→ Your objective: In the entries below, find each line bearing the string "Current" and copy it.

Top of Study material

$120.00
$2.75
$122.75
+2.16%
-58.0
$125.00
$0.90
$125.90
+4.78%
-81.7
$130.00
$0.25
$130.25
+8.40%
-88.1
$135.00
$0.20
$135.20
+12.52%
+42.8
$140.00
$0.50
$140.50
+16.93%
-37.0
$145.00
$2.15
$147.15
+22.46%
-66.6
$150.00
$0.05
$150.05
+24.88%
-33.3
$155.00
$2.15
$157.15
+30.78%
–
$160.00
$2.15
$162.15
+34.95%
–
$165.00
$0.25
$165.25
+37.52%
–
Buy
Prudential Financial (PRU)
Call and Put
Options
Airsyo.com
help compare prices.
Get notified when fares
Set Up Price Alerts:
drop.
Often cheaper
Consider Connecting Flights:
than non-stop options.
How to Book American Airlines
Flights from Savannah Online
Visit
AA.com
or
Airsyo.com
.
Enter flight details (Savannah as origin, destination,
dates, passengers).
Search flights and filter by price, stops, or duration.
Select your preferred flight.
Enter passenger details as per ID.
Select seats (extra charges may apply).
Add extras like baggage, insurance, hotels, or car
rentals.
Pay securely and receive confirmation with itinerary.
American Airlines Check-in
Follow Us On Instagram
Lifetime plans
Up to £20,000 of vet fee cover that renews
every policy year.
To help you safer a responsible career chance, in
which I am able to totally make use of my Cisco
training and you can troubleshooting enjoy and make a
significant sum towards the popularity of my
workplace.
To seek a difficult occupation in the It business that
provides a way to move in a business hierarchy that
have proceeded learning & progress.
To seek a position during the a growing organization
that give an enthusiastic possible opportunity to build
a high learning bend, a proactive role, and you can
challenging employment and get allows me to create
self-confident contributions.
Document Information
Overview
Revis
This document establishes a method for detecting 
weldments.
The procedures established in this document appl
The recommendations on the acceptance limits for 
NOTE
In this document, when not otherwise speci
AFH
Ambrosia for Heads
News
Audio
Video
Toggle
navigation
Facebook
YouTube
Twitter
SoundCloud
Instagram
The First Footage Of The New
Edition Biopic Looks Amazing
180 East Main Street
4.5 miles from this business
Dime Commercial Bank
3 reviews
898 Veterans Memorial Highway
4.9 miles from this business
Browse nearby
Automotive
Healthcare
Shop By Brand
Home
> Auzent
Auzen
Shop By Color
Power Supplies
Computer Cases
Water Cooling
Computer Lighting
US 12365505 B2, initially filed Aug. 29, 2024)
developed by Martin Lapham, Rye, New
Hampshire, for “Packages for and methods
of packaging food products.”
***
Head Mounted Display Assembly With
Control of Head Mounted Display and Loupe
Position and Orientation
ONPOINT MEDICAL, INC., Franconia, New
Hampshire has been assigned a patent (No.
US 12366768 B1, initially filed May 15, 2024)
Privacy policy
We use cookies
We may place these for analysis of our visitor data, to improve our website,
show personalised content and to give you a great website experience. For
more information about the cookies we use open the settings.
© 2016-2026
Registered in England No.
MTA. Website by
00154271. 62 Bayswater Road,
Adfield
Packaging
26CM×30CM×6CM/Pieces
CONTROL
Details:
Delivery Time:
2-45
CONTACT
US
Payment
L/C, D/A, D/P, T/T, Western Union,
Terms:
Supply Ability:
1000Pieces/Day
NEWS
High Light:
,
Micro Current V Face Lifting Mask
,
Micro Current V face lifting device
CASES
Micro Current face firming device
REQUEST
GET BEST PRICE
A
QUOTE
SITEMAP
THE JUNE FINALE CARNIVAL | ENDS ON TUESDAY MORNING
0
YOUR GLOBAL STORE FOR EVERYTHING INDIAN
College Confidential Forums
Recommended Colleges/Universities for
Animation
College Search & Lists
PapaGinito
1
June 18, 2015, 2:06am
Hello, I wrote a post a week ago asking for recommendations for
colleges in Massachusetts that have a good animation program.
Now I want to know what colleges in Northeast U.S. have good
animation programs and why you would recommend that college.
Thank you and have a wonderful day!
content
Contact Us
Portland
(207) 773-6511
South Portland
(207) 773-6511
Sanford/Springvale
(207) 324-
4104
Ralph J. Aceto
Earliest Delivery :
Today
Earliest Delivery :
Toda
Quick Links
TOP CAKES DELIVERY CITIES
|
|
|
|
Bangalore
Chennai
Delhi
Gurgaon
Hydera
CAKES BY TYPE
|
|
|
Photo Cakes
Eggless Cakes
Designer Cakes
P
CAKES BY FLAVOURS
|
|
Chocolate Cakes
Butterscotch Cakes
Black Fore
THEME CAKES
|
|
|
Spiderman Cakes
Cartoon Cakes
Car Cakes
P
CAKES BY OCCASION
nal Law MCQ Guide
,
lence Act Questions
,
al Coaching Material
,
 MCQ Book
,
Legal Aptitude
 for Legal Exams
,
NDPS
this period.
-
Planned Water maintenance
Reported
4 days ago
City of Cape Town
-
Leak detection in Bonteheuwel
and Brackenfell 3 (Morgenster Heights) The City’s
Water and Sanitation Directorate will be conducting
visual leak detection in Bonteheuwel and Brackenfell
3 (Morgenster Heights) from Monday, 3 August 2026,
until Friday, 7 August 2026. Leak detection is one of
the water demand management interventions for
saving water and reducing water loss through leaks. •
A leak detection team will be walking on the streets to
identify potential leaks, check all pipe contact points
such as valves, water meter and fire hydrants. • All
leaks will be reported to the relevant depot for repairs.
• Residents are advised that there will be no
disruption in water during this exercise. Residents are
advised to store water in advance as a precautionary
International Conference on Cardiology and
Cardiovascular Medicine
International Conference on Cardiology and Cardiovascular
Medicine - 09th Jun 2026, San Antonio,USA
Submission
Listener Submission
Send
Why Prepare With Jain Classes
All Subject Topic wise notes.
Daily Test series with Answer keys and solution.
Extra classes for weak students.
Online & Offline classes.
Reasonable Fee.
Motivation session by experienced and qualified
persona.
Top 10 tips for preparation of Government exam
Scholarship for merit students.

Bottom of Study material

→ Exercise answer:
Micro Current V Face Lifting Mask
Micro Current V face lifting device
Micro Current face firming device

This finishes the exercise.